Source code for aiida.common.escaping

###########################################################################
# Copyright (c), The AiiDA team. All rights reserved.                     #
# This file is part of the AiiDA code.                                    #
#                                                                         #
# The code is hosted on GitHub at https://github.com/aiidateam/aiida-core #
# For further information on the license, see the LICENSE.txt file        #
# For further information please visit http://www.aiida.net               #
###########################################################################
"""Miscellaneous functions for escaping strings."""

import re



[docs]
def escape_for_bash(str_to_escape, use_double_quotes=False):
    """This function takes any string and escapes it in a way that
    bash will interpret it as a single string.

    Explanation:

    At the end, in the return statement, the string is put within single
    quotes. Therefore, the only thing that I have to escape in bash is the
    single quote character. To do this, I substitute every single
    quote ' with '"'"' which means:

    First single quote: exit from the enclosing single quotes

    Second, third and fourth character: "'" is a single quote character,
    escaped by double quotes

    Last single quote: reopen the single quote to continue the string

    Finally, note that for python I have to enclose the string '"'"'
    within triple quotes to make it work, getting finally: the complicated
    string found below.

    :param str_to_escape: the string to escape.
    :param use_double_quotes: boolean, if ``True``, use double quotes instead of single quotes.
    :return: the escaped string.
    """
    if str_to_escape is None:
        return ''

    str_to_escape = str(str_to_escape)
    if use_double_quotes:
        escaped_quotes = str_to_escape.replace('"', '''"'"'"''')
        escaped = f'"{escaped_quotes}"'
    else:
        escaped_quotes = str_to_escape.replace("'", """'"'"'""")
        escaped = f"'{escaped_quotes}'"

    return escaped



# Mapping of "SQL" tokens into corresponding regex expressions
SQL_TO_REGEX_TOKENS = [  # Remember in the strings below we have to escape backslashes as well for python...
    # so '\\\\' is actually a string with two backslashes, '\\' a string with a single backslash, ...
    ('\\\\', re.escape('\\')),  # Double slash should be interpreted as a literal single backslash by regex
    ('\\%', re.escape('%')),  # literal '\%' should be interpreted as literal % by regex
    ('\\_', re.escape('_')),  # literal '\_' should be interpreted as literal _ by regex
    ('%', '.*'),
    ('_', '.'),
]



[docs]
def escape_for_sql_like(string):
    """Function that escapes % or _ symbols provided by user

    SQL LIKE syntax summary:

    - ``%`` -> match any number of characters
    - ``_`` -> match exactly one character

    """
    return string.replace('%', '\\%').replace('_', '\\_')




[docs]
def get_regex_pattern_from_sql(sql_pattern):
    r"""Convert a string providing a pattern to match in SQL
    syntax into a string performing the same match as a regex.

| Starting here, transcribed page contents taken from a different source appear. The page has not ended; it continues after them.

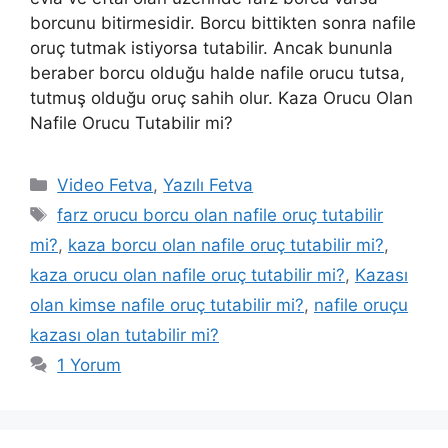
borcunu bitirmesidir. Borcu bittikten sonra nafile
oruç tutmak istiyorsa tutabilir. Ancak bununla
beraber borcu olduğu halde nafile orucu tutsa,
tutmuş olduğu oruç sahih olur. Kaza Orucu Olan
Nafile Orucu Tutabilir mi?
Kategoriler
Video Fetva
,
Yazılı Fetva
Etiketler
farz orucu borcu olan nafile oruç tutabilir
mi?
,
kaza borcu olan nafile oruç tutabilir mi?
,
kaza orucu olan nafile oruç tutabilir mi?
,
Kazası
olan kimse nafile oruç tutabilir mi?
,
nafile oruçu
kazası olan tutabilir mi?
1 Yorum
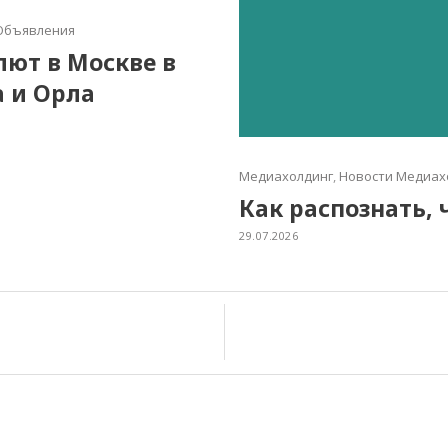
Объявления
алют в Москве в
а и Орла
Медиахолдинг
,
Новости Медиах
Как распознать, 
29.07.2026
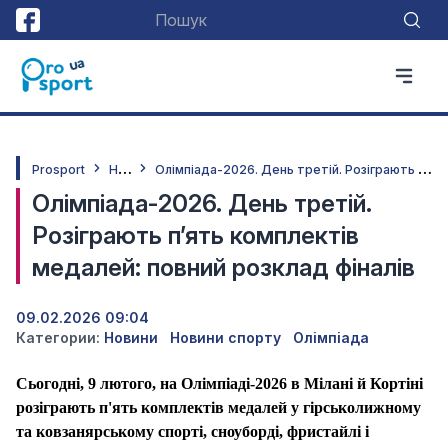
Н
овини
О
лімпіада-2026. День третій. Розіграють п’ять комплектів медалей: повний розклад фіналів
Prosport
Олімпіада-2026. День третій.
Розіграють п’ять комплектів
медалей: повний розклад фіналів
09.02.2026 09:04
Категории:
Новини
Новини спорту
Олімпіада
Сьогодні, 9 лютого, на Олімпіаді-2026 в Мілані й Кортіні
розіграють п'ять комплектів медалей у гірськолижному
та ковзанярському спорті, сноуборді, фристайлі і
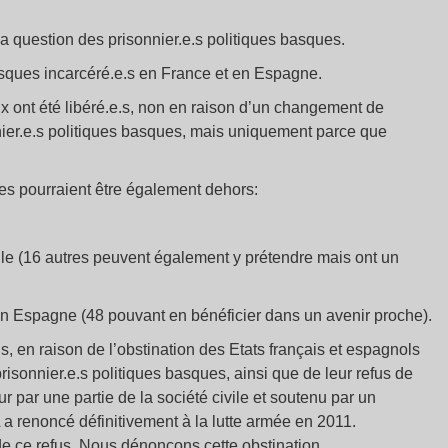
a question des prisonnier.e.s politiques basques.
basques incarcéré.e.s en France et en Espagne.
/eux ont été libéré.e.s, non en raison d’un changement de
nier.e.s politiques basques, mais uniquement parce que
ues pourraient être également dehors:
elle (16 autres peuvent également y prétendre mais ont un
en Espagne (48 pouvant en bénéficier dans un avenir proche).
.s, en raison de l’obstination des Etats français et espagnols
prisonnier.e.s politiques basques, ainsi que de leur refus de
r par une partie de la société civile et soutenu par un
a renoncé définitivement à la lutte armée en 2011.
 de ce refus. Nous dénonçons cette obstination.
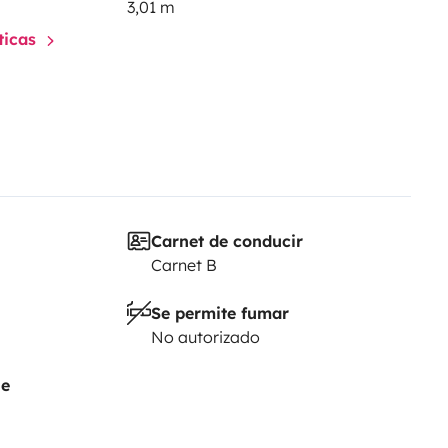
3,01 m
sticas
Carnet de conducir
Carnet B
Se permite fumar
No autorizado
je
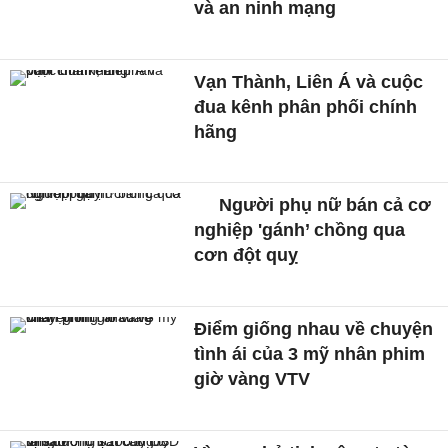
và an ninh mạng
Vạn Thành, Liên Á và cuộc
đua kênh phân phối chính
hãng
Người phụ nữ bán cả cơ
nghiệp 'gánh’ chồng qua
cơn đột quỵ
Điểm giống nhau về chuyện
tình ái của 3 mỹ nhân phim
giờ vàng VTV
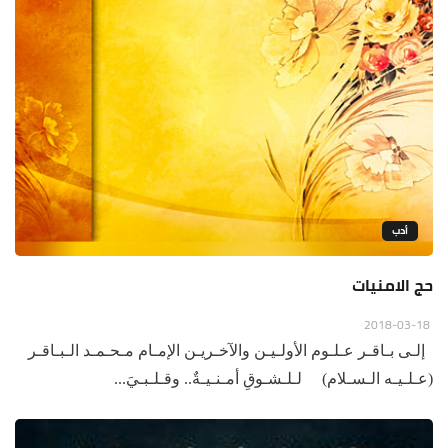
أدب
حج الامنيات
2018-03-18
إلـى بـاقـر عـلـوم الأولـيـن والآخـريـن الإمـام مـحـمـد الـبـاقـر
(عـلـيـه الـسـلام) لـلـشـوقِ أمـنـيـةٌ.. وقـلـبـيَ...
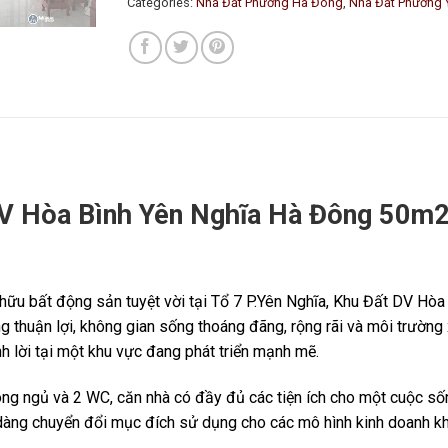
Categories:
Nhà Đất Phường Hà Đông
,
Nhà Đất Phường 
DV Hòa Bình Yên Nghĩa Hà Đông 50m2
ở hữu bất động sản tuyệt vời tại Tổ 7 P.Yên Nghĩa, Khu Đất DV Hòa
thông thuận lợi, không gian sống thoáng đãng, rộng rãi và môi trườn
h lời tại một khu vực đang phát triển mạnh mẽ.
òng ngủ và 2 WC, căn nhà có đầy đủ các tiện ích cho một cuộc sống 
ễ dàng chuyển đổi mục đích sử dụng cho các mô hình kinh doanh k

    SQL LIKE syntax summary:

    - ``%`` -> match any number of characters
    - ``_`` -> match exactly one character

    Moreover, ``\`` is the escape character (by default), so:

    - ``\\`` -> single backslash
    - ``\%`` -> literal % symbol
    - ``\_`` -> literal _ symbol

    and moreover the string should begin at the beginning of the line
    and end at the end of the line.

    :param sql_pattern: the string with the pattern in SQL syntax
    :return: a string with the pattern in regex syntax
    """

    def tokenizer(string, tokens_to_apply):
        """Recursive function that tokenizes a string using the provided tokens

        :param string: the string to tokenize
        :param tokens_to_apply: the list of tokens still to process (in order: the first will be processed first)
        :return: a tokenized and escaped string for regex
        """
        if tokens_to_apply:
            # We still have tokens to process
            # find the first occurrence of the first token passed in the list
            # note that the order of the tokens list is important, e.g. we need
            # to match first \% and then %
            first, sep, rest = string.partition(tokens_to_apply[0])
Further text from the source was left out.